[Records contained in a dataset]
= Beginning of Section =

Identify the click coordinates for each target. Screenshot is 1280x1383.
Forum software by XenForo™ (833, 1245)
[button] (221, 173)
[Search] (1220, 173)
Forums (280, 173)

= End of Section =
= Beginning of Section =

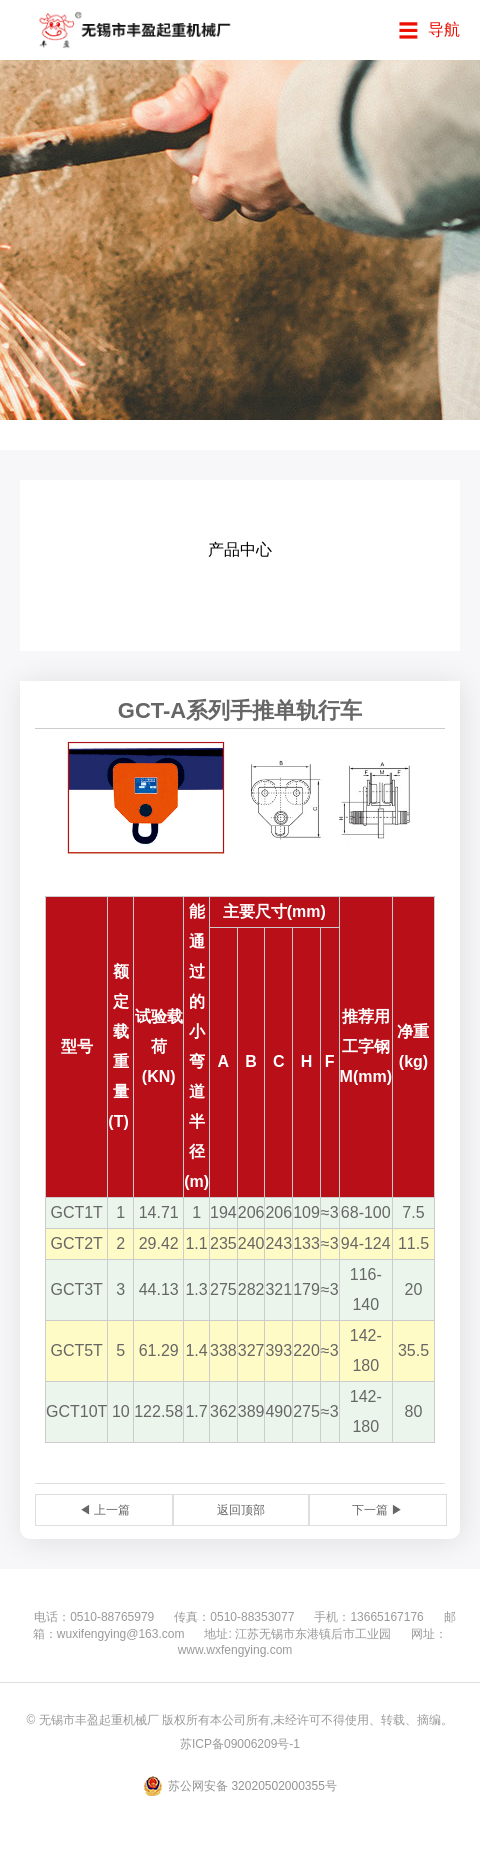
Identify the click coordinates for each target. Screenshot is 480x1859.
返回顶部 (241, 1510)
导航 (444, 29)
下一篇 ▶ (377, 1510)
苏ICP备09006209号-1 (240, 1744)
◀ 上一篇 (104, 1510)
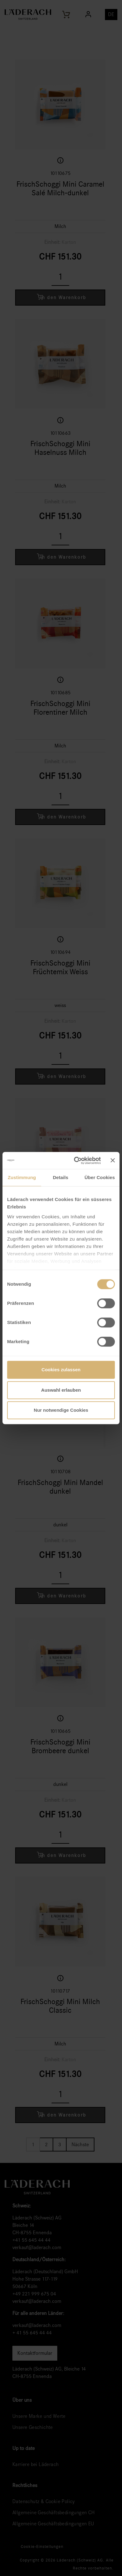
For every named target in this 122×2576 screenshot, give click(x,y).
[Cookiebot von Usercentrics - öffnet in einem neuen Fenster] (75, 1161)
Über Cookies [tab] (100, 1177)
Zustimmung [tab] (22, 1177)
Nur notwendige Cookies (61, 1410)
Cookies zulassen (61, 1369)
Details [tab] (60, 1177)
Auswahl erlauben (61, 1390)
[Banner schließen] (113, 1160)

= End of Section =
= Beginning of Section =

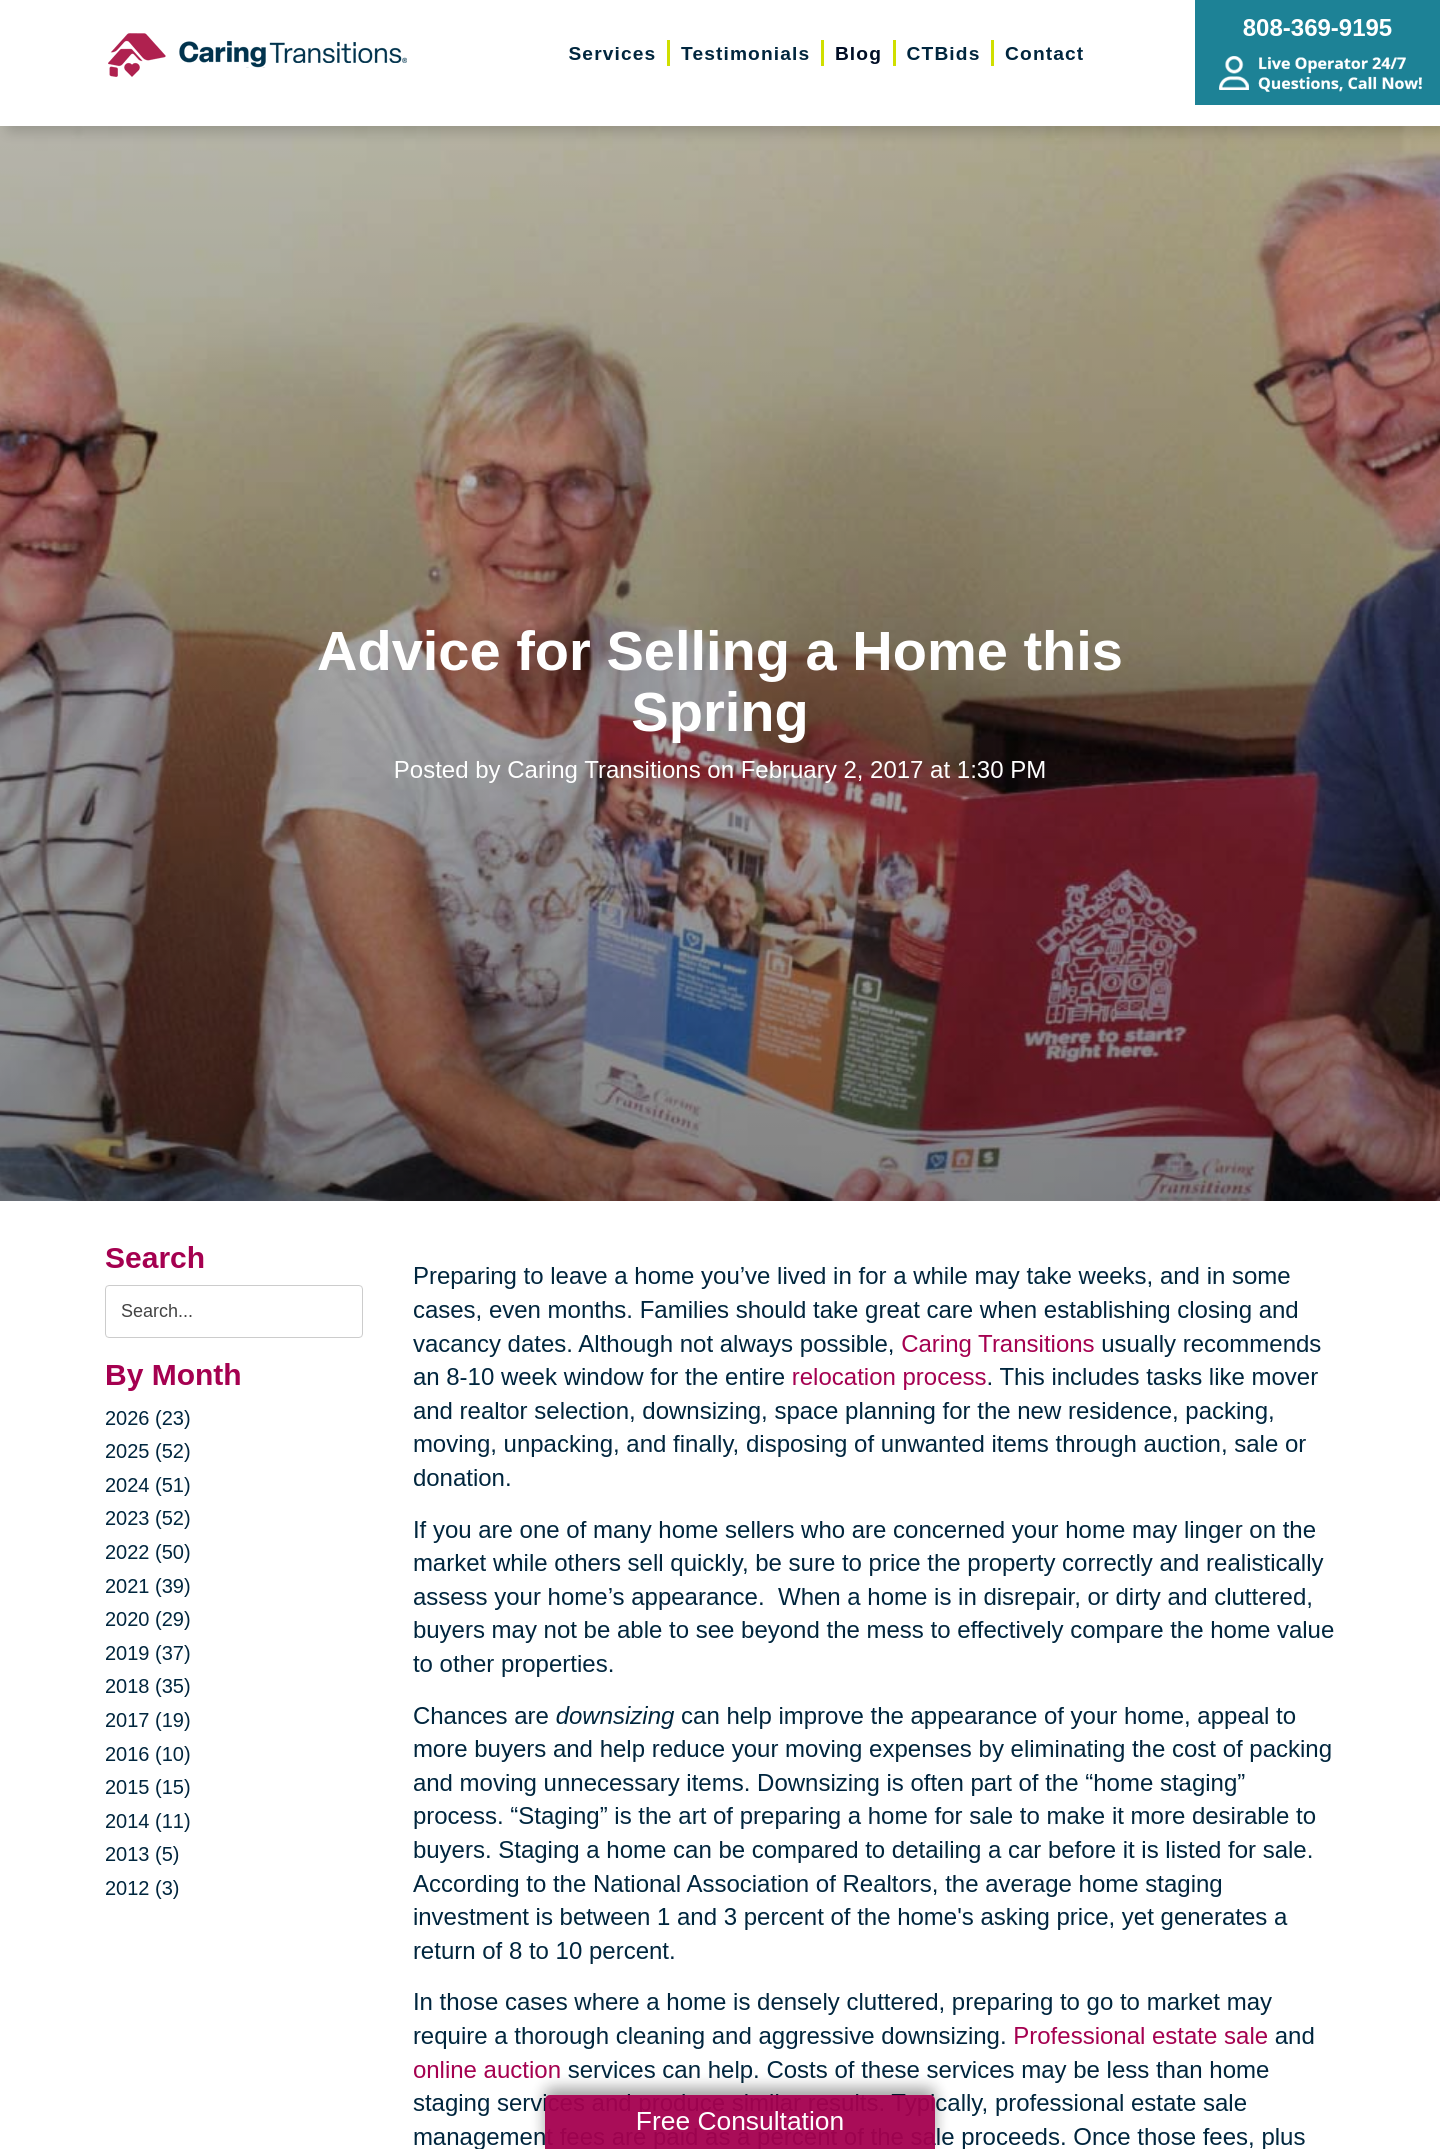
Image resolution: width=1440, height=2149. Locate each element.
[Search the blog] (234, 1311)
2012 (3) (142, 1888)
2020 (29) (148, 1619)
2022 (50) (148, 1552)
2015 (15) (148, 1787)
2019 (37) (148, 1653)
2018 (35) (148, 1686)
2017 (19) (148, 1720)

= End of Section =

WHAT TO DO:
Looking at the data above, state how many of its lines contain the word "Cookies", and give nothing but that number.

SOLUTION TO THE EXERCISE:
3